The European Parliament has voted to accept a European directive which will open its huge services industry to increased cross-border competition.
The vote marks the acceptence of one of the most contentious pieces of EU legislation in years.
Parliament adopted the new rules after rejecting attempts by the hard left and Greens to amend or scrap the proposal.
The proposed regulations will enable providers of services as diverse as catering, software and plumbing to ply their trade throughout the 25-nation bloc with fewer restrictions. The new rules would come into effect in early 2010.
The regulations will enable providers of services as diverse as software, catering and plumbing to ply their trade throughout the 25-nation bloc with fewer restrictions.
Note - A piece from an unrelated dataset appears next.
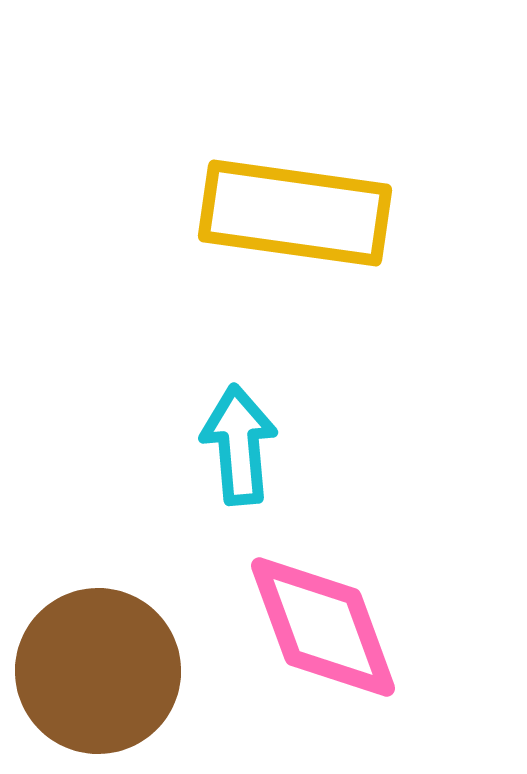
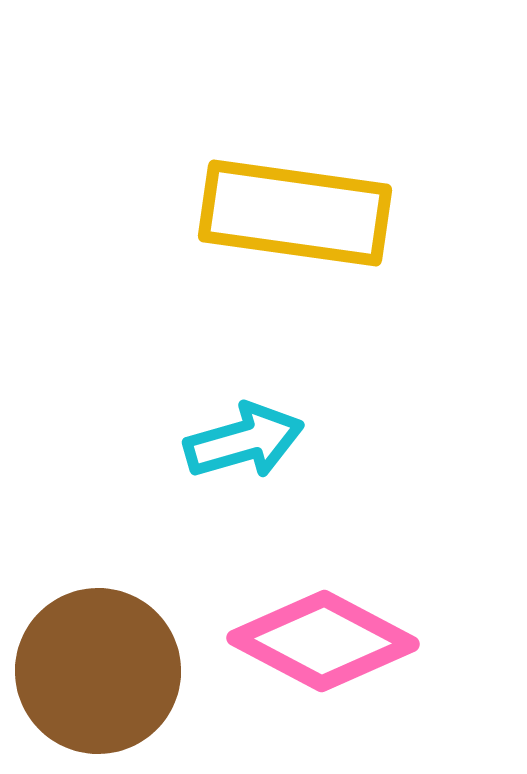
cyan arrow: moved 5 px right, 4 px up; rotated 79 degrees clockwise
pink diamond: moved 14 px down; rotated 42 degrees counterclockwise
"We are here today making internal market history," said Finnish Industry Minister Mauri Pekkarinen, whose country holds the EU presidency.
But critics say the new rules are a "victory for ultra liberalism" or are so vague it will be up to the courts to decide ultimately how effective they will be.
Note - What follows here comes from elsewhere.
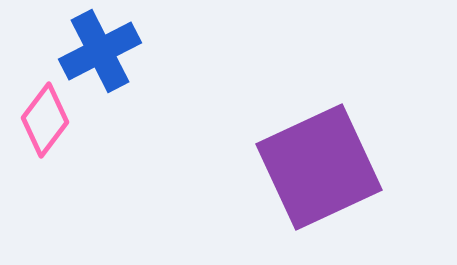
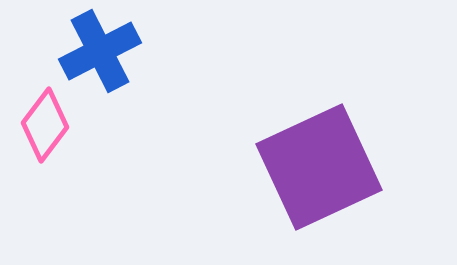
pink diamond: moved 5 px down
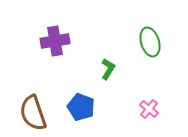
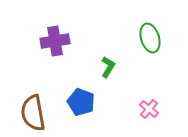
green ellipse: moved 4 px up
green L-shape: moved 2 px up
blue pentagon: moved 5 px up
brown semicircle: rotated 9 degrees clockwise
The issue pitted wealthy western European states keen to protect their companies from cheaper foreign labour against eastern European newcomers eager to break into their markets.
Services make up 70 percent of Europe's economy but the bulk of the sector is nationally based due to obstacles to cross-border competition that the new rules aim to reduce.
EU Internal Market Commissioner Charlie McCreevy said the new rules were crucial to fostering entrepreneurship by making it quicker and cheaper for businesses to expand in the bloc.
After negotiations, EU ministers in May diluted a more sweeping version of the reform proposed by the European Commission that sparked street protests and opposition from some EU countries, France in particular.
The services directive is one of the EU's most important legislative initiatives in this decade.
EU business lobby UNICE wanted a more radical reform.
"We will be monitoring the implementation of the rules. For business, it's just the beginning," UNICE Secretary General Philippe de Buck said.